ETFs or Exchange Traded funds are another investment options that can be invested into for exposure to a set of securities or index. ETF or Exchange traded fund as understood from the nomenclature are mutual funds that trade on the exchange similar to a stock on which it is listed at market-determined rates and can be bought and sold any time during market hours via demat accounts.
In comparison to equity and debt mutual fund schemes they are better in the sense as they carry:
i) Lower costs: An investor who buys or invests in an ETF does not have to shell out any advisory or management fee otherwise payable to mutual fund managers. Expense ratio can be as low as 5-10 basis points. 1 basis point is one-hundredth of a percentage point.
ii) Lower holding costs: Commodity ETFs are one of the popularly traded ETFs and as the physical transfer of the commodity does not take place there is lower holding cost.
ii) Minimum investment: 1 unit
iv) ETFs provide asset class specific returns and replicate the index as closely as possible.
v) Real time investment option available: Investment in ETFs is possible through demat account during market hours at nearly the real time prices as against the end of day price.
How are ETFs different from mutual funds?
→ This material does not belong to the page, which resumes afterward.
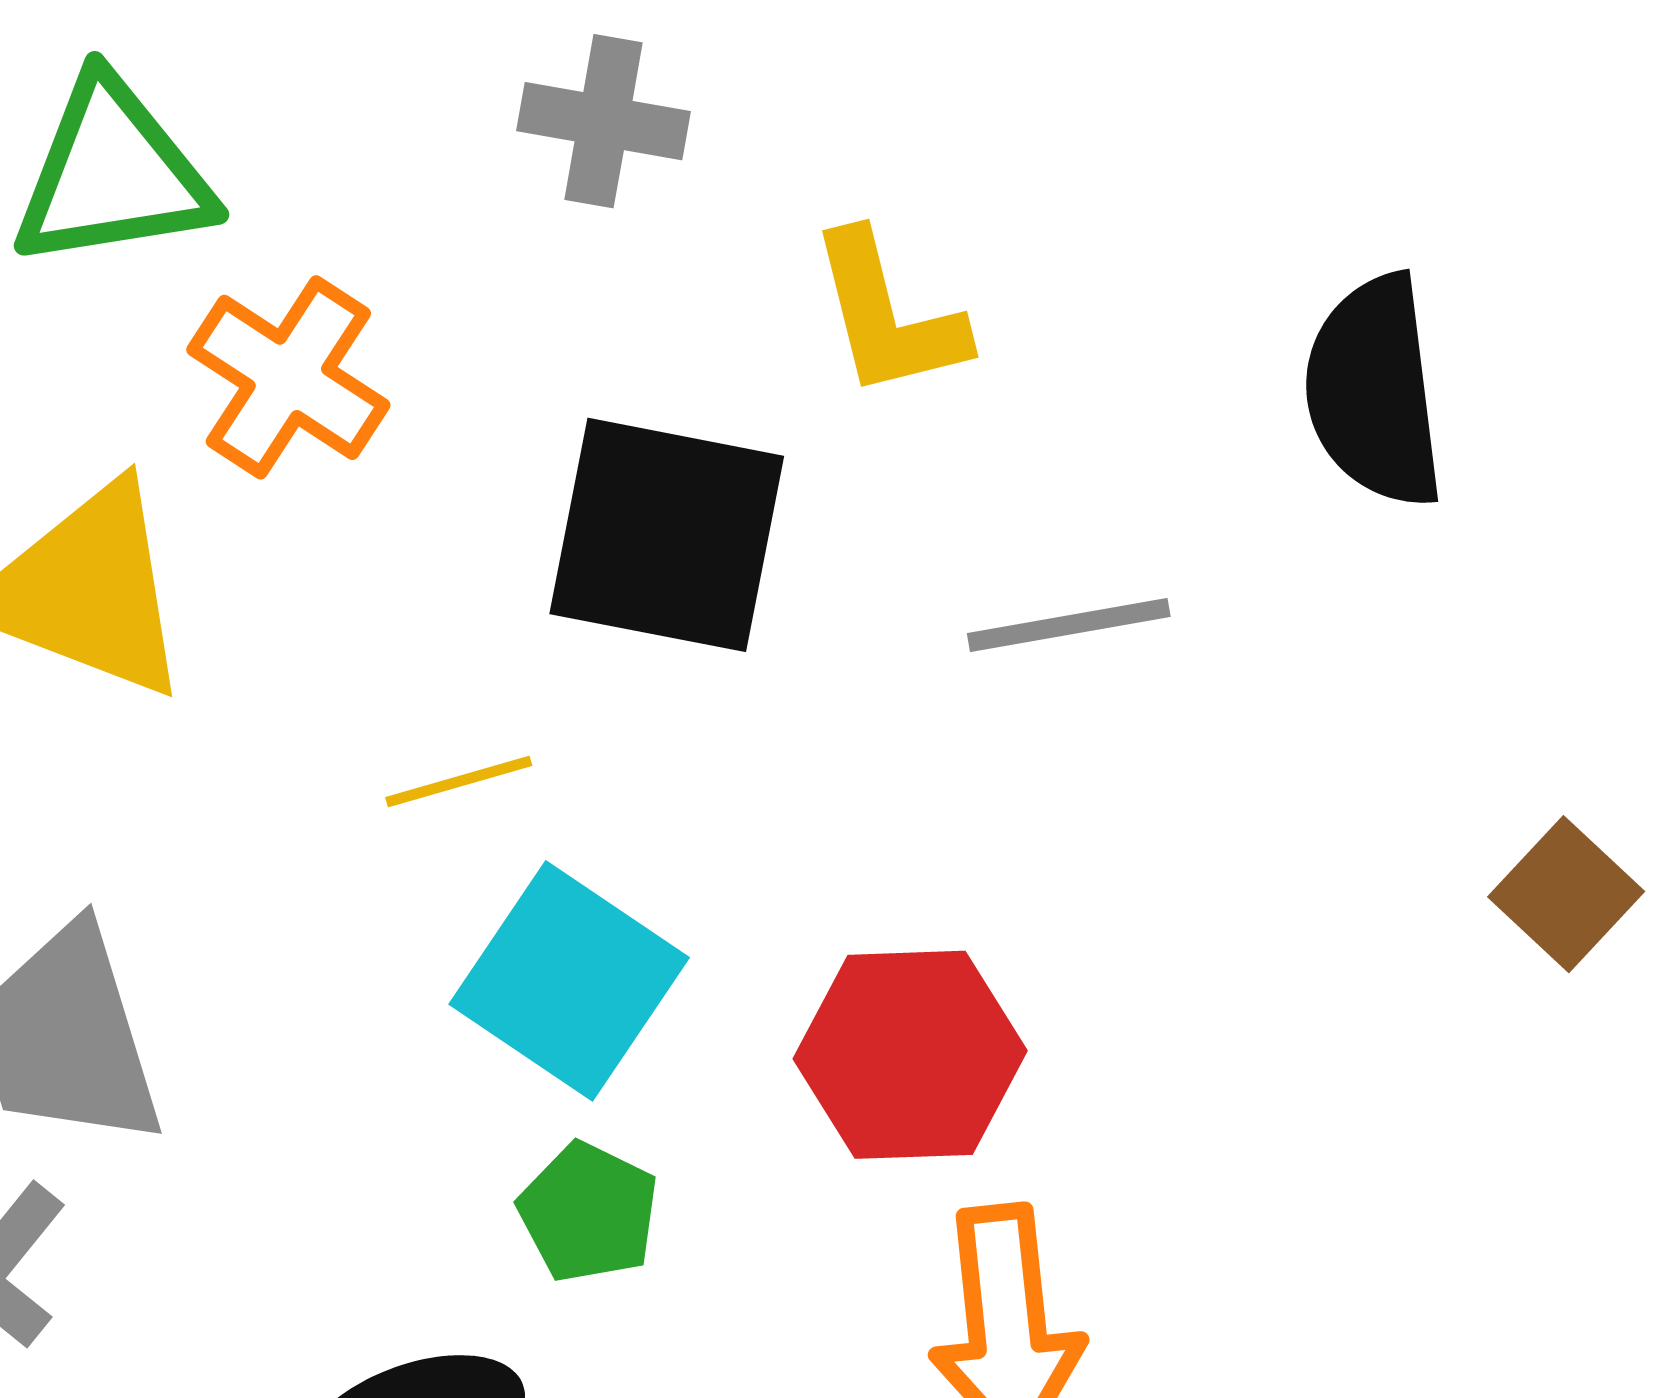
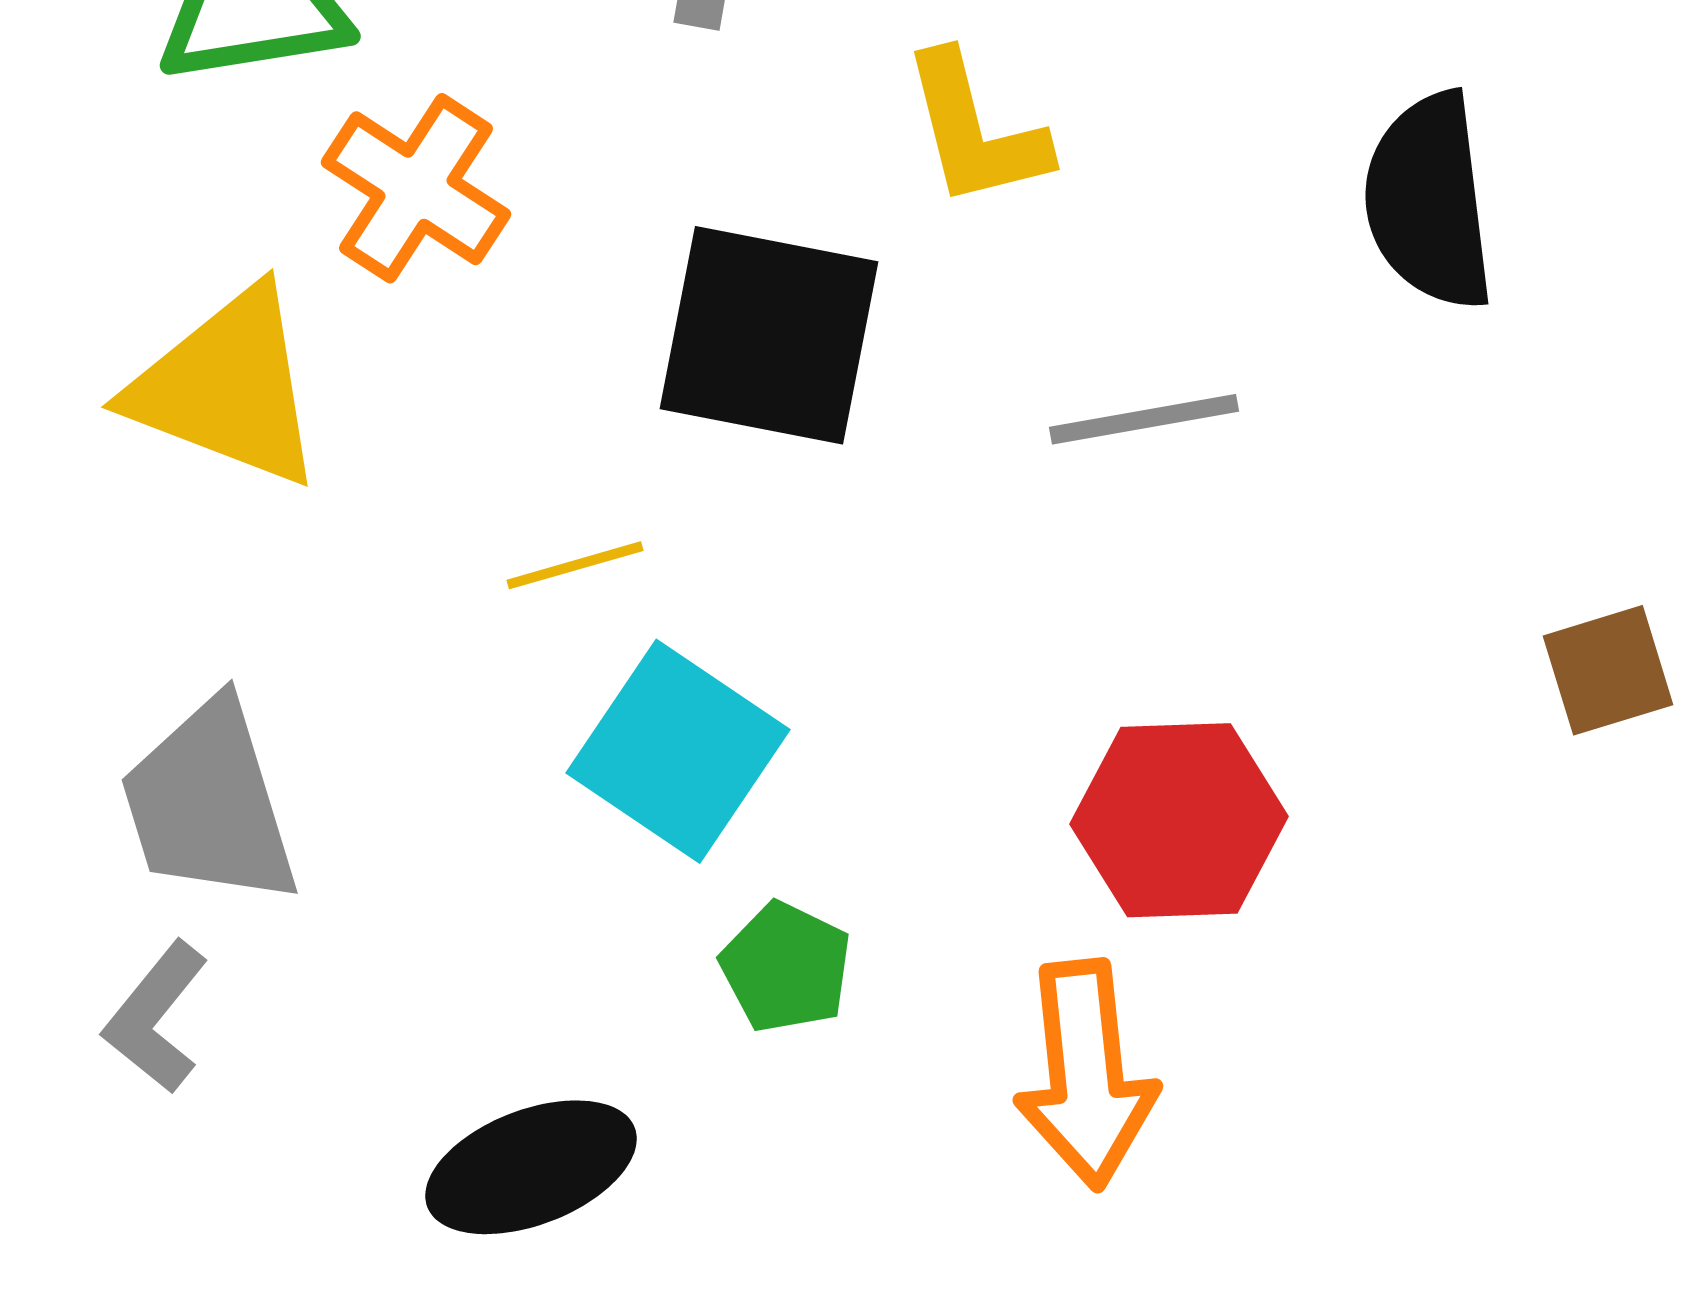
brown square: (1566, 894) -> (1608, 670), turned 30
red hexagon: (910, 1055) -> (1179, 820), moved
green pentagon: (589, 1212) -> (786, 967), moved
ETFs which are primarily mutual funds or pooled assets show a degree of dissimilarity from each other. Here are the major points of differences:
| Point of difference | Mutual funds | ETFs |
|---|---|---|
| Trading and settlement | Trade at net asset value calculated at the end of the trading day. | Trade at their current market price being listed on the exchanges. |
| Investment style | Mostly actively managed by Fund Managers. | Passively with the fund replicating the index. |
| Investment method | Mutual fund investment cannot be made directly i.e. involves an intermediary, filling up of forms etc. | Investment in ETF can be made directly from the open market. |
| Lock-in period | Mutual funds come with or without lock-in period during which investors cannot redeem their holding or can redeem by paying some penal sum or exit load (generally the limit imposed is of 90 days from the investment date) | No time limit on selling of the asset. |
| Expense ratio | Higher in Mutual funds of up to 2% as total expense ratio in case of active funds | 0.05-1% of NAV |
How to invest in an ETF?
To invest in an Exchange Traded Funds you need to be KYC compliant. For the KYC compliance, you need to produce the following documents:
- Proof of identity: Passport, Driving License, PAN Card
- Proof of Address: Passport, Utility Bill
- Bank Account Details: Bank Account Statement
After you are done with the KYC formalities, you need to apply for a demat account as ETFs need to be held in dematerialised form. Also, the trading account is needed to transact in them in real time.
Ways to invest in an ETF
- If investing through a broker, ensure that the broker is registered with the stock exchange.
- Now after you have tied up with the broker, you can trade in ETFs through the broker firm either on phone or can place the order online yourself.
- Investment in ETFs can also be made through the AMCs or Asset Management Company. In this investment route, investors would need to buy an ETF in 'creation unit' size or multiples thereof against their investment amount.